For patients receiving gemcitabine monotherapy, older age and comorbidities are demographic trends supported by other research.8,9 In a study of data from 2015 to 2019, patients with metastatic pancreatic cancer who were receiving first-line gemcitabine monotherapy were older at diagnosis and had higher Eastern Cooperative Oncology Group (ECOG) scores,8 which is a similar diagnosis tool to the CCI.15

In the same study, patients who received first-line gemcitabine monotherapy had a shorter treatment duration and a lower median overall survival than patients who received first-line FOLFIRINOX or first-line gemcitabine plus nab-paclitaxel.8

Although more common in the commercial insurance cohort, some patients in each cohort in this study received multiple regimens; further analysis is needed to determine if patients who received gemcitabine monotherapy had transitioned from other therapies.

In recent studies of patients with metastatic pancreatic cancer, the patients who received regimens with a higher mean total cost of care (ie, first-line FOLFIRINOX, first-line gemcitabine plus nab-paclitaxel, and second- or third-line liposomal irinotecan) had longer overall survival, whereas patients receiving first-line gemcitabine monotherapy, which accounted for approximately 50% of the mean total cost of care of the other regimens, had a 39% to 56% lower overall survival rate.8,9 Cost and survival, along with adverse events, are key components of value-based payment models that are gaining influence beyond Medicare’s OCM.
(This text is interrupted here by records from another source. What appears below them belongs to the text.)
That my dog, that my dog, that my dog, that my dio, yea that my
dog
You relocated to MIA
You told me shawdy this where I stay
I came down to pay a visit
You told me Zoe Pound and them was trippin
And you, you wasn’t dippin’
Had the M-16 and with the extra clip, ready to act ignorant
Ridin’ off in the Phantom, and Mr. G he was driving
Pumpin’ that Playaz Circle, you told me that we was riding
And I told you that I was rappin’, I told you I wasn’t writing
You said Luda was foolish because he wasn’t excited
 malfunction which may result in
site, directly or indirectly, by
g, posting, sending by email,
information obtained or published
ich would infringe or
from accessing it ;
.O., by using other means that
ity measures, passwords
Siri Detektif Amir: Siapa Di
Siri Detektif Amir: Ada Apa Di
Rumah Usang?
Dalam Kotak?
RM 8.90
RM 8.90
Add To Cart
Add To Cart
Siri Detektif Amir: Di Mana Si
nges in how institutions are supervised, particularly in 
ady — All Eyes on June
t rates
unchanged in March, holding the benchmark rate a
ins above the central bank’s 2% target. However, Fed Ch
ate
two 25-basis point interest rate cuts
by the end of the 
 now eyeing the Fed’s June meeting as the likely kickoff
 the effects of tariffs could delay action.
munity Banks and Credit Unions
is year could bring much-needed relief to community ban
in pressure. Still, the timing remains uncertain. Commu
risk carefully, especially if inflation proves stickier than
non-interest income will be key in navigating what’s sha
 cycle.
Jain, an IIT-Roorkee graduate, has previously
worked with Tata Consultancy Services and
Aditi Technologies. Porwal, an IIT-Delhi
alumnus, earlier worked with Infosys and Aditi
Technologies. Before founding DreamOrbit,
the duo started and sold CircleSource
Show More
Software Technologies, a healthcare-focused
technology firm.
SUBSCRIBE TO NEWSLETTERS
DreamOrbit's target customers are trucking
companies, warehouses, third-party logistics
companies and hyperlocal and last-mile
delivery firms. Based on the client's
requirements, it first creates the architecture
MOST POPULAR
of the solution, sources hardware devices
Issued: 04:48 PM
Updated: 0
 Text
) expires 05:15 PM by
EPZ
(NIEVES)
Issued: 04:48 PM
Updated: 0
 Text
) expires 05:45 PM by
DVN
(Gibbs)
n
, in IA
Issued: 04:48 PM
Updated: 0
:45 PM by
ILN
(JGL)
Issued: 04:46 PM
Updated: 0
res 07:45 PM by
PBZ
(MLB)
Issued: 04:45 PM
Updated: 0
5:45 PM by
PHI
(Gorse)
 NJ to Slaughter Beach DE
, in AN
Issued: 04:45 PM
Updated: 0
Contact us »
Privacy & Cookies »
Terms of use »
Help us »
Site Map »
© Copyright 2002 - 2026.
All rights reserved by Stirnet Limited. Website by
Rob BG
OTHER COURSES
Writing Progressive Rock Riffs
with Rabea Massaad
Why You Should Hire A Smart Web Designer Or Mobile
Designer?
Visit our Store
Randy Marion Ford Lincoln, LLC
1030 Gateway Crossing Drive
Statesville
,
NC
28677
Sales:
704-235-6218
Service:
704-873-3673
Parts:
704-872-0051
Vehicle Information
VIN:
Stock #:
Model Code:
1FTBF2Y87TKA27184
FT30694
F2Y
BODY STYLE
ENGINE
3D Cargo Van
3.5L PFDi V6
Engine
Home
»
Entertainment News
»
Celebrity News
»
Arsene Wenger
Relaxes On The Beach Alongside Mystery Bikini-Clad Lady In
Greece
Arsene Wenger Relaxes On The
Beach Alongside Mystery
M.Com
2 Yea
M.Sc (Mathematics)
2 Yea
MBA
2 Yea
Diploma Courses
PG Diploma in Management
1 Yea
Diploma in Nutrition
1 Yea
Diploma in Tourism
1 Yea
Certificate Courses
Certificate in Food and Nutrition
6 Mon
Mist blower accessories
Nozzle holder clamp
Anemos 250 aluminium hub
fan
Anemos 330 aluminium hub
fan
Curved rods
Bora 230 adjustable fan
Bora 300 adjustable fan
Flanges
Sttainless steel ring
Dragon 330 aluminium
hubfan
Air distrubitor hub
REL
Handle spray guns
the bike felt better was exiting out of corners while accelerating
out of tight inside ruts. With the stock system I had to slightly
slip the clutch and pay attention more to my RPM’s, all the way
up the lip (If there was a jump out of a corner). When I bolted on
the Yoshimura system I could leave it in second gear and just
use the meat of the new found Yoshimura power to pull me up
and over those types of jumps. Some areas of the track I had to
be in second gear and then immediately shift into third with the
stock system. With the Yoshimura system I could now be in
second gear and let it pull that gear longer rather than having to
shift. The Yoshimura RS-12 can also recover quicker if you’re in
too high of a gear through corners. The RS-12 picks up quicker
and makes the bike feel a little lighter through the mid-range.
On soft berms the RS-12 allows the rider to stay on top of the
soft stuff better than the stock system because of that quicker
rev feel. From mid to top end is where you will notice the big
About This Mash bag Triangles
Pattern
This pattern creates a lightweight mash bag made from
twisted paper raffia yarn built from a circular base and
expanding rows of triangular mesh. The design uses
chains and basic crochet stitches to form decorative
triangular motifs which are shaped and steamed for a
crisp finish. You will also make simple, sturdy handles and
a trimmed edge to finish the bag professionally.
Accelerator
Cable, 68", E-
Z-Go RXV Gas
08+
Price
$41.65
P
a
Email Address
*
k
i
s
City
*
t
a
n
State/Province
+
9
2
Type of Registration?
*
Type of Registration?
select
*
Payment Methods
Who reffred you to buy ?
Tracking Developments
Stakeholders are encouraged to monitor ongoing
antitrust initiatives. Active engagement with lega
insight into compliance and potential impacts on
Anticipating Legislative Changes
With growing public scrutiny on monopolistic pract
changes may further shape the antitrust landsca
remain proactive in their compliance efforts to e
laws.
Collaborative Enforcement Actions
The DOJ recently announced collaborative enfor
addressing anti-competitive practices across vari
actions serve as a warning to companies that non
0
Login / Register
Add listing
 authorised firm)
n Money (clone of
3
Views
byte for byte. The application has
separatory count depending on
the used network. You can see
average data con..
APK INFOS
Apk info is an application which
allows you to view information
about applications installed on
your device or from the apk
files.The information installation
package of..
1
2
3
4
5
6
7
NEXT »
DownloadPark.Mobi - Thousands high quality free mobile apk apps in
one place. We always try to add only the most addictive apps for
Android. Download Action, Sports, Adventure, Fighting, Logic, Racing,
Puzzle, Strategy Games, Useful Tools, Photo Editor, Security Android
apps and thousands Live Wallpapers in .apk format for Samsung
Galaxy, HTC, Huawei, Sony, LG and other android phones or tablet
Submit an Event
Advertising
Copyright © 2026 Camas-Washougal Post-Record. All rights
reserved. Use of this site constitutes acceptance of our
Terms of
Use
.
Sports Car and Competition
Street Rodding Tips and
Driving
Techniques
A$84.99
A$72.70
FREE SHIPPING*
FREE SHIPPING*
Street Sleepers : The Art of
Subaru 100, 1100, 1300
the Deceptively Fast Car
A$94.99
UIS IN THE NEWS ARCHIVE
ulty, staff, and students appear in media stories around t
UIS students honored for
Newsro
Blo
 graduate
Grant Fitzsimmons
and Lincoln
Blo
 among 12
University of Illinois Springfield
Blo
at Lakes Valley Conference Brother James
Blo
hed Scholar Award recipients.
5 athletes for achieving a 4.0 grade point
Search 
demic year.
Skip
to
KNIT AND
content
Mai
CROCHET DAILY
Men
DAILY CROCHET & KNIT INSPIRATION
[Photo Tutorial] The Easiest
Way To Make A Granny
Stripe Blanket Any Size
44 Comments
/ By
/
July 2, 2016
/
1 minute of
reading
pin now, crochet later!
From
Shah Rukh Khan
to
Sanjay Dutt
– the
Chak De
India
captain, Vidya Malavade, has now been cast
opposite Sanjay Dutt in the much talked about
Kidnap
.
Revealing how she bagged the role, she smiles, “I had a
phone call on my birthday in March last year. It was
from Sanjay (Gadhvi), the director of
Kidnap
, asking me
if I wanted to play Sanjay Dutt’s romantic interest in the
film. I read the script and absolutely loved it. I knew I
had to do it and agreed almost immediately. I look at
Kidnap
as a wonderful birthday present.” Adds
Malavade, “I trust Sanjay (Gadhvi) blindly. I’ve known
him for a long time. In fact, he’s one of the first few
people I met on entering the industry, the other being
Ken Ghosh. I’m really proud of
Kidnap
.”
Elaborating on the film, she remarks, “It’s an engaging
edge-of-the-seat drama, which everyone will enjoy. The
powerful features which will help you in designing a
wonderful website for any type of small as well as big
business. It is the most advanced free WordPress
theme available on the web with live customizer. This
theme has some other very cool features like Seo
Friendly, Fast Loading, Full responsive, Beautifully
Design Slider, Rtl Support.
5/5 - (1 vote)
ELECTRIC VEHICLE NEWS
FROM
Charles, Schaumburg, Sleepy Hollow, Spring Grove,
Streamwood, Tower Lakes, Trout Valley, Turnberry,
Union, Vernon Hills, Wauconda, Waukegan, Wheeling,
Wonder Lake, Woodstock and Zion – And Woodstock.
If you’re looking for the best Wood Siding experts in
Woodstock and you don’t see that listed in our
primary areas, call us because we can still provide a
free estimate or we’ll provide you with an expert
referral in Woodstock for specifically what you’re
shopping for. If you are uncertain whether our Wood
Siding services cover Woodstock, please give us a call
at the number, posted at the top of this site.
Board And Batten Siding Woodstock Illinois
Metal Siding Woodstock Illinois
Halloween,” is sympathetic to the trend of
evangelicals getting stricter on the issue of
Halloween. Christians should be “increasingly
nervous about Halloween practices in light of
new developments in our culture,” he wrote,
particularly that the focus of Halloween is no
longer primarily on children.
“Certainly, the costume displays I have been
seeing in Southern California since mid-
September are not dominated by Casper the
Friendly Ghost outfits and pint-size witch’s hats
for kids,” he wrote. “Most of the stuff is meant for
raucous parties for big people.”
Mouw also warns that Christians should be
Hospital resource utilization is an important component of value-based care models. In our analysis, commercially insured patients had generally lower mean admission rates (Table 1) than Medicare beneficiaries. In the Medicare cohort, first-line gemcitabine plus nab-paclitaxel had the highest mean admissions (0.95; P <.001), and patients receiving second- or third-line liposomal irinotecan had the lowest mean admissions (0.61; P <.05) of all regimens in the study. In addition, in the Medicare cohort, first-line FOLFIRINOX had the highest rate of surgical admissions (17%; P <.001), and patients receiving second- or third-line liposomal irinotecan had the lowest rate of surgical admissions (8%; P <.05).

In the Medicare cohort, patients who received first-line gemcitabine plus nab-paclitaxel had a shorter length of stay (6.62 days) than patients who received first-line gemcitabine monotherapy (7 days; P <.001).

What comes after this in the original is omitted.